Fleas, termites and ticks
Bites from fleas, termites or ticks might be another cause of your puppy’s stubborn belly rash. Flea saliva is an especially potent cause of allergy in canines– causing whatever from scratchy red bumps to locations and hair loss. Managing those pesky fleas is your number one top priority if you want to avoid pain. If your pet dog is left unattended for fleas, they will take up residence in your home and eventually bite you too! A wide range of flea shampoos and topical or systemic treatments are offered from your veterinarian. If the bites are caused by termites, you may be taking a look at a case of mange, which can cause a rash on your pet’s skin, including the stomach and groin. Your veterinarian will require to recommend an anti-parasitic medication to eliminate the termites. Termites might be infectious so act quickly to determine what kind of mite is included. In all cases, don’t forget to clean your pet dog’s bed linen with a mild bleach solution and clear water rinse.

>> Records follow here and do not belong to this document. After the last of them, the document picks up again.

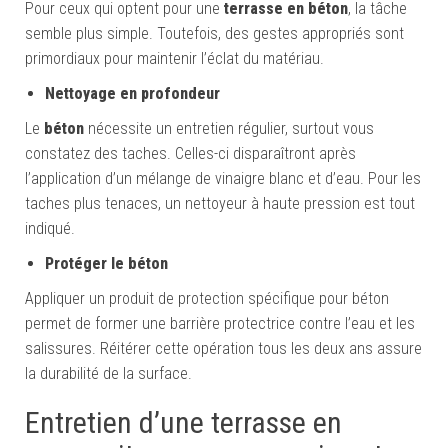
Pour ceux qui optent pour une
terrasse en béton
, la tâche
semble plus simple. Toutefois, des gestes appropriés sont
primordiaux pour maintenir l’éclat du matériau.
Nettoyage en profondeur
Le
béton
nécessite un entretien régulier, surtout vous
constatez des taches. Celles-ci disparaîtront après
l’application d’un mélange de vinaigre blanc et d’eau. Pour les
taches plus tenaces, un nettoyeur à haute pression est tout
indiqué.
Protéger le béton
Appliquer un produit de protection spécifique pour béton
permet de former une barrière protectrice contre l’eau et les
salissures. Réitérer cette opération tous les deux ans assure
la durabilité de la surface.
Entretien d’une terrasse en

Just like with impetigo, heat rash is caused by the staphylococcus germs and flares up in hot, damp weather condition. It appears like red spots on your canine’s stomach. It may appear on the back, folds of skin, under the tail, neck and near her ears. Heat rash begins as a skin inflammation that triggers your dog to scratch a lot, and may progress to boils, pimples, scabs and a nasty odor. Cool your dog off by applying cold compresses or ice packs to the location for about 10 minutes several times a day up until the condition enhances.
No matter what’s triggering your canine’s irritating red stubborn belly rash, take immediate actions to treat it by talking to your veterinarian and utilizing safe and reliable items that assist to quickly alleviate and solve the rash and assist your pooch (and you) feel better.